* About this exercise *
With both ends included, repeat exactly the lines of the entries below from the one containing "quotidienne" down to the one containing "Schritttempo die Natursteinstufen h", and no others.

<<<<

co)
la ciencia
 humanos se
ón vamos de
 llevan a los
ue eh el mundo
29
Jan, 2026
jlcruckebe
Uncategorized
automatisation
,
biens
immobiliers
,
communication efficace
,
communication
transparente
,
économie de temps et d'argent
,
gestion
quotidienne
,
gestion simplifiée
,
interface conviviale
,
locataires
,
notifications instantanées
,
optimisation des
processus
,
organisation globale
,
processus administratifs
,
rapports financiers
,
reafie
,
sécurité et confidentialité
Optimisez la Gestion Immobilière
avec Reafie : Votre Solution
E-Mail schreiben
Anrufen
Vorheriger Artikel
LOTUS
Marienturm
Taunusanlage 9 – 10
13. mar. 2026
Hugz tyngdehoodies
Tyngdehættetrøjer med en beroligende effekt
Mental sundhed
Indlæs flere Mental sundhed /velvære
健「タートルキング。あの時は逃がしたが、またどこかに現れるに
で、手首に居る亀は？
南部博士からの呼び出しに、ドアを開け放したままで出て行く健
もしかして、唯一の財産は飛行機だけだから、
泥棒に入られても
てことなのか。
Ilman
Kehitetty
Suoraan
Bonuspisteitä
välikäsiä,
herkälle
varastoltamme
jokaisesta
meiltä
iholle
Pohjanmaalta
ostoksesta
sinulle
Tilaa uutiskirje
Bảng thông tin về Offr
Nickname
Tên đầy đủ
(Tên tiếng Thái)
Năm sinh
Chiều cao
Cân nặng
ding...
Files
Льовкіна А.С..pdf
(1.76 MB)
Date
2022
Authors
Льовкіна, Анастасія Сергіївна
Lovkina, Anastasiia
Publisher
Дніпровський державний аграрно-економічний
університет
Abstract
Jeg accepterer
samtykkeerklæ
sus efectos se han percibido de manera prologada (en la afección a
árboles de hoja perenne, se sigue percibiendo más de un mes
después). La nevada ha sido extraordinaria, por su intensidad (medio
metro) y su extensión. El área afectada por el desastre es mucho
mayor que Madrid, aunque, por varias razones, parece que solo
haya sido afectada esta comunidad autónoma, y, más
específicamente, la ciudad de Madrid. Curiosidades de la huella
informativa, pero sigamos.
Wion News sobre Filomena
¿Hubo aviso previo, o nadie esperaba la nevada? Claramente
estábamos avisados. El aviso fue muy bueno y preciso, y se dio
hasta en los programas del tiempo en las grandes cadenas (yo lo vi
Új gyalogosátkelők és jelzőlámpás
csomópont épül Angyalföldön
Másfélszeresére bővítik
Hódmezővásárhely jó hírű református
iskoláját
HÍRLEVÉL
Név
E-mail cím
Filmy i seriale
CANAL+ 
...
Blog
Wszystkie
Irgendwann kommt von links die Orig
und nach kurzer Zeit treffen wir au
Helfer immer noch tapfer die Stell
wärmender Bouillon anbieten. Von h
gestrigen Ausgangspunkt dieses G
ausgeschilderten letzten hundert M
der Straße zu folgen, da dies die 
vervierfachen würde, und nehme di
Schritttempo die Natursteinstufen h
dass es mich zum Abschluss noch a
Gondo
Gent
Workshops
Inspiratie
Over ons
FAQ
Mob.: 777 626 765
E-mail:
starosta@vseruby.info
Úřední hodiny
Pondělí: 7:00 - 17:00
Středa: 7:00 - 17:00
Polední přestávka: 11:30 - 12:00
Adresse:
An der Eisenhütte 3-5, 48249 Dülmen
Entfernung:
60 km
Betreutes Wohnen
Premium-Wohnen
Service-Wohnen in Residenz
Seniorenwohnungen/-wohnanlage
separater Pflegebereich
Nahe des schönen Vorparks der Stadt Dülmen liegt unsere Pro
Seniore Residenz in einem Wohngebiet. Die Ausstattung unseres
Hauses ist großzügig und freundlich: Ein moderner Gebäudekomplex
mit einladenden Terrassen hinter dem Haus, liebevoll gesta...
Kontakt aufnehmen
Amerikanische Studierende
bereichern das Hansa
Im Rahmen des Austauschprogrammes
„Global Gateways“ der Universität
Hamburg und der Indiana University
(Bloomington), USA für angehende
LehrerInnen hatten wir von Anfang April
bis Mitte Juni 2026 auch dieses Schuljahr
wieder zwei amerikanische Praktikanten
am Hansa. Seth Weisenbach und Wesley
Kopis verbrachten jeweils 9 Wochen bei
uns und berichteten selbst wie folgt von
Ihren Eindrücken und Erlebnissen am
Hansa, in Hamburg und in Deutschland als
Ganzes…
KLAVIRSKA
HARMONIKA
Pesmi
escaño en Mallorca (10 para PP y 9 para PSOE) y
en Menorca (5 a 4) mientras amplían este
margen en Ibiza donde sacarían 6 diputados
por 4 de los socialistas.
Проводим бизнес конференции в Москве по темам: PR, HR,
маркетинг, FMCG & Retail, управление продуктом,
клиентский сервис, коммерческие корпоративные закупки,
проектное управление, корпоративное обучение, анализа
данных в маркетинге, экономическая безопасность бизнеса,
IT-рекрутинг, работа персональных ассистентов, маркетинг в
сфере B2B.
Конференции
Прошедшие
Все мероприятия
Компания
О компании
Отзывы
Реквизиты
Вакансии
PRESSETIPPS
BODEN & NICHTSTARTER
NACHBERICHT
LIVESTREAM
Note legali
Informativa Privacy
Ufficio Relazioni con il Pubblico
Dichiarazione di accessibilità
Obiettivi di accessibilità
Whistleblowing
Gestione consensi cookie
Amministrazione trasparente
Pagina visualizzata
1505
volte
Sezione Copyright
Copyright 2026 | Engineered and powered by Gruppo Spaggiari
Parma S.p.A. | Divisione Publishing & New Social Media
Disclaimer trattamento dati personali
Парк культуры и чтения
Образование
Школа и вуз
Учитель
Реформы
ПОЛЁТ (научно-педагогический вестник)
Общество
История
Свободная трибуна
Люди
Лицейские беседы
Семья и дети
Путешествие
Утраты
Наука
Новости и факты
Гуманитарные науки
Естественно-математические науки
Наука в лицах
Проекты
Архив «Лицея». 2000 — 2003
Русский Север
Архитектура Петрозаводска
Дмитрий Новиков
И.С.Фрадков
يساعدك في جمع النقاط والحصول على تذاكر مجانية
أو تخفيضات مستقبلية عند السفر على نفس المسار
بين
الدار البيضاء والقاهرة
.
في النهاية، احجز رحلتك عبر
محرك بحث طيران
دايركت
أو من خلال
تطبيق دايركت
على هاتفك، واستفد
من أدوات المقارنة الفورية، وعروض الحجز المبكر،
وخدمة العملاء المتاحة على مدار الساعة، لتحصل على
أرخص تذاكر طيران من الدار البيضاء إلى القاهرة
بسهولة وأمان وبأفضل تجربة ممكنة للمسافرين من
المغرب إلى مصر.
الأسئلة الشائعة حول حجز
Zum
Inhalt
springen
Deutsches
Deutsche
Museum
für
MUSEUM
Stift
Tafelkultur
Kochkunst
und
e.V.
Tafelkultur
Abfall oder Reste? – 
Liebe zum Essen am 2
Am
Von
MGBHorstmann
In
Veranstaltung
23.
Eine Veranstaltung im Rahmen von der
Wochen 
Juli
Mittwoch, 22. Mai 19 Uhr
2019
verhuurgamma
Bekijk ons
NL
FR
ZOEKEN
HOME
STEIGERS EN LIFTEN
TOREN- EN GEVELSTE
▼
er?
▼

>>>>

* Response area *
quotidienne
,
gestion simplifiée
,
interface conviviale
,
locataires
,
notifications instantanées
,
optimisation des
processus
,
organisation globale
,
processus administratifs
,
rapports financiers
,
reafie
,
sécurité et confidentialité
Optimisez la Gestion Immobilière
avec Reafie : Votre Solution
E-Mail schreiben
Anrufen
Vorheriger Artikel
LOTUS
Marienturm
Taunusanlage 9 – 10
13. mar. 2026
Hugz tyngdehoodies
Tyngdehættetrøjer med en beroligende effekt
Mental sundhed
Indlæs flere Mental sundhed /velvære
健「タートルキング。あの時は逃がしたが、またどこかに現れるに
で、手首に居る亀は？
南部博士からの呼び出しに、ドアを開け放したままで出て行く健
もしかして、唯一の財産は飛行機だけだから、
泥棒に入られても
てことなのか。
Ilman
Kehitetty
Suoraan
Bonuspisteitä
välikäsiä,
herkälle
varastoltamme
jokaisesta
meiltä
iholle
Pohjanmaalta
ostoksesta
sinulle
Tilaa uutiskirje
Bảng thông tin về Offr
Nickname
Tên đầy đủ
(Tên tiếng Thái)
Năm sinh
Chiều cao
Cân nặng
ding...
Files
Льовкіна А.С..pdf
(1.76 MB)
Date
2022
Authors
Льовкіна, Анастасія Сергіївна
Lovkina, Anastasiia
Publisher
Дніпровський державний аграрно-економічний
університет
Abstract
Jeg accepterer
samtykkeerklæ
sus efectos se han percibido de manera prologada (en la afección a
árboles de hoja perenne, se sigue percibiendo más de un mes
después). La nevada ha sido extraordinaria, por su intensidad (medio
metro) y su extensión. El área afectada por el desastre es mucho
mayor que Madrid, aunque, por varias razones, parece que solo
haya sido afectada esta comunidad autónoma, y, más
específicamente, la ciudad de Madrid. Curiosidades de la huella
informativa, pero sigamos.
Wion News sobre Filomena
¿Hubo aviso previo, o nadie esperaba la nevada? Claramente
estábamos avisados. El aviso fue muy bueno y preciso, y se dio
hasta en los programas del tiempo en las grandes cadenas (yo lo vi
Új gyalogosátkelők és jelzőlámpás
csomópont épül Angyalföldön
Másfélszeresére bővítik
Hódmezővásárhely jó hírű református
iskoláját
HÍRLEVÉL
Név
E-mail cím
Filmy i seriale
CANAL+ 
...
Blog
Wszystkie
Irgendwann kommt von links die Orig
und nach kurzer Zeit treffen wir au
Helfer immer noch tapfer die Stell
wärmender Bouillon anbieten. Von h
gestrigen Ausgangspunkt dieses G
ausgeschilderten letzten hundert M
der Straße zu folgen, da dies die 
vervierfachen würde, und nehme di
Schritttempo die Natursteinstufen h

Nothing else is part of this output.